Der Start­schuss für das „Zentrum zur Anwer­bung und nachhal­ti­gen Integra­tion inter­na­tio­na­ler Pflege- und Gesund­heits­fach­kräfte“ (ZIP Hessen) der Landes­re­gie­rung Hessen ist kürzlich gefal­len. Mit dem neuen Zentrum will man dem Fachkräf­te­man­gel im Gesund­heits­sek­tor begeg­nen und unter anderem ambulante sowie statio­näre Pflege­ein­rich­tun­gen dabei unter­stüt­zen, Fachkräfte aus dem Ausland zu gewinnen.

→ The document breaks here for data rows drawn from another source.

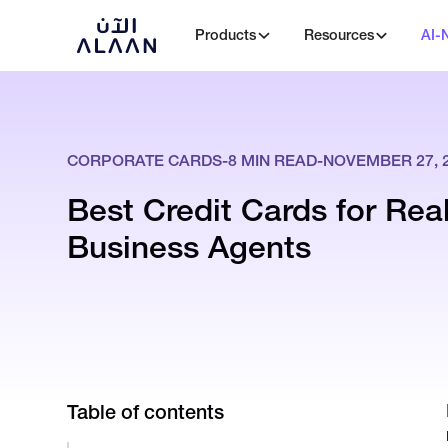
Products
Resources
AI-
CORPORATE CARDS
-
8
MIN READ
-
NOVEMBER 27, 
Best Credit Cards for Rea
Business Agents
Table of contents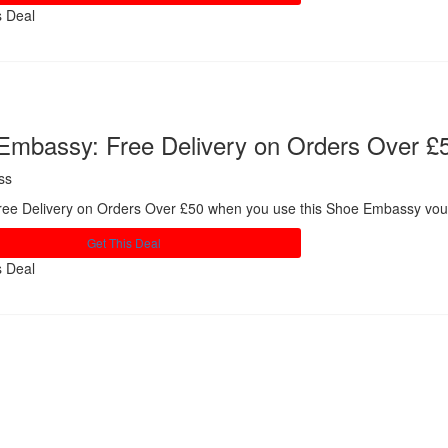
s Deal
Share
Embassy: Free Delivery on Orders Over £
ss
ree Delivery on Orders Over £50 when you use this Shoe Embassy vou
Get This Deal
s Deal
Share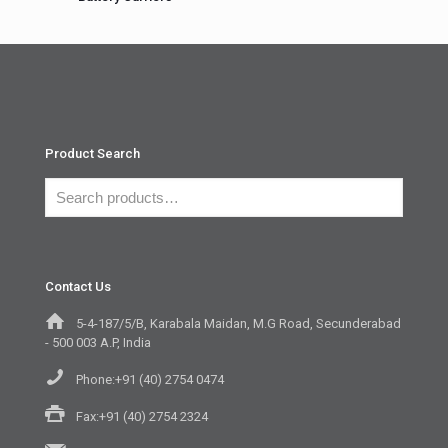
Product Search
Contact Us
5-4-187/5/B, Karabala Maidan, M.G Road, Secunderabad
- 500 003 A.P, India
Phone:+91 (40) 2754 0474
Fax:+91 (40) 2754 2324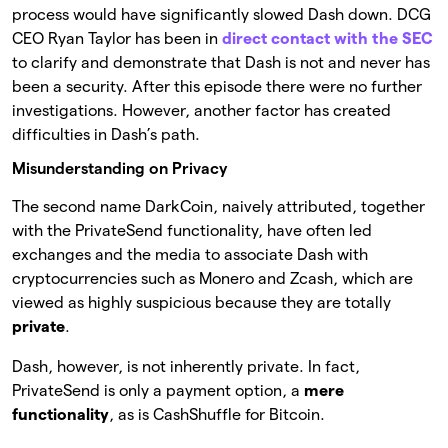
process would have significantly slowed Dash down. DCG
CEO Ryan Taylor has been in
direct contact with the SEC
to clarify and demonstrate that Dash is not and never has
been a security. After this episode there were no further
investigations. However, another factor has created
difficulties in Dash’s path.
Misunderstanding on Privacy
The second name DarkCoin, naively attributed, together
with the PrivateSend functionality, have often led
exchanges and the media to associate Dash with
cryptocurrencies such as Monero and Zcash, which are
viewed as highly suspicious because they are totally
private
.
Dash, however, is not inherently private. In fact,
PrivateSend is only a payment option, a
mere
functionality
, as is CashShuffle for Bitcoin.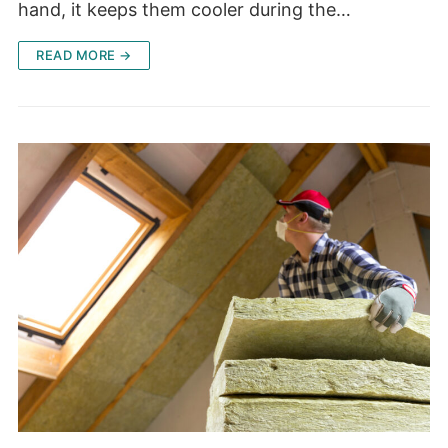
hand, it keeps them cooler during the…
READ MORE →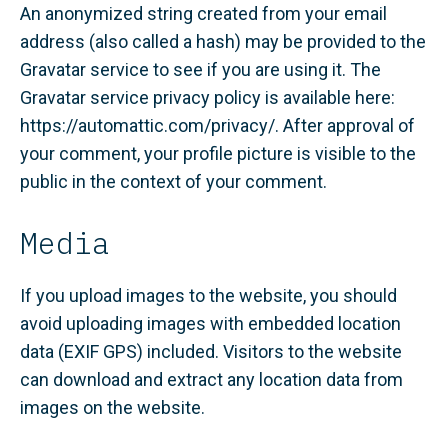
An anonymized string created from your email
address (also called a hash) may be provided to the
Gravatar service to see if you are using it. The
Gravatar service privacy policy is available here:
https://automattic.com/privacy/. After approval of
your comment, your profile picture is visible to the
public in the context of your comment.
Media
If you upload images to the website, you should
avoid uploading images with embedded location
data (EXIF GPS) included. Visitors to the website
can download and extract any location data from
images on the website.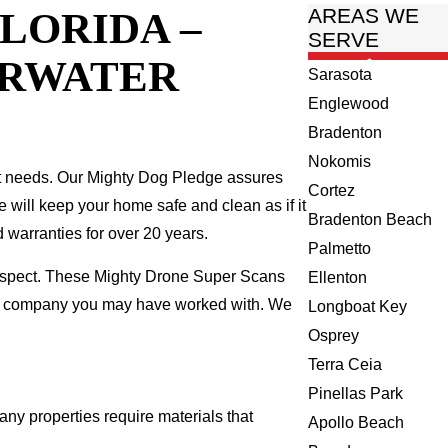
LORIDA –
AREAS WE
SERVE
ARWATER
Sarasota
Englewood
Bradenton
Nokomis
t needs. Our Mighty Dog Pledge assures
Cortez
we will keep your home safe and clean as if it
Bradenton Beach
 warranties for over 20 years.
Palmetto
 inspect. These Mighty Drone Super Scans
Ellenton
ing company you may have worked with. We
Longboat Key
Osprey
Terra Ceia
Pinellas Park
any properties require materials that
Apollo Beach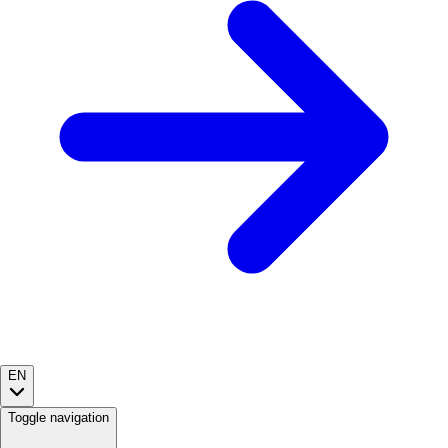
EN
Toggle navigation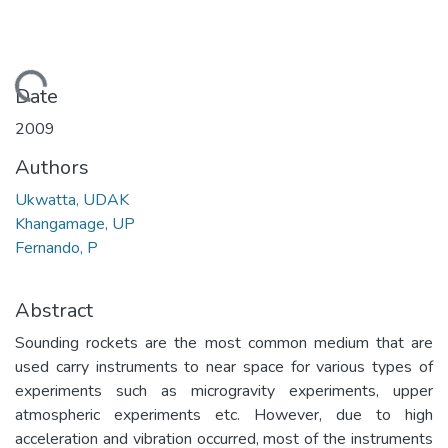
Loading...
Date
2009
Authors
Ukwatta, UDAK
Khangamage, UP
Fernando, P
Abstract
Sounding rockets are the most common medium that are
used carry instruments to near space for various types of
experiments such as microgravity experiments, upper
atmospheric experiments etc. However, due to high
acceleration and vibration occurred, most of the instruments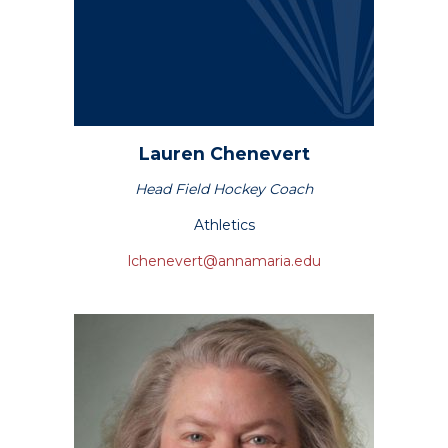
Lauren
Chenevert
Head Field Hockey Coach
Athletics
lchenevert@annamaria.edu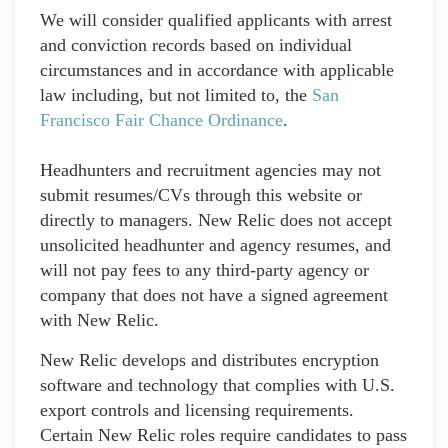
We will consider qualified applicants with arrest
and conviction records based on individual
circumstances and in accordance with applicable
law including, but not limited to, the
San
Francisco Fair Chance Ordinance
.
Headhunters and recruitment agencies may not
submit resumes/CVs through this website or
directly to managers. New Relic does not accept
unsolicited headhunter and agency resumes, and
will not pay fees to any third-party agency or
company that does not have a signed agreement
with New Relic.
New Relic develops and distributes encryption
software and technology that complies with U.S.
export controls and licensing requirements.
Certain New Relic roles require candidates to pass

Die Integra­tion inter­na­tio­na­ler Fachkräfte sei einer der wichtigs­ten Baustei­nen im Kampf gegen den Pflege­fach­kräf­te­man­gel, heißt es in der Presse­mit­tei­lung der Hessi­schen Landes­re­gie­rung. Im Konkre­ten soll das Zentrum Rekru­tie­rungs- und Integra­ti­ons­maß­nah­men inter­na­tio­na­ler Pflege- und Gesund­heits­fach­kräfte landes­weit vernet­zen und fördern. Zudem dient es als Anlauf- und Beratungs­stelle für Fachkräfte und Arbeit­ge­ber, die Perso­nal aus dem Ausland anwer­ben wollen. Das Zentrum selbst wird keine Maßnah­men zur Anwer­bung ergreifen.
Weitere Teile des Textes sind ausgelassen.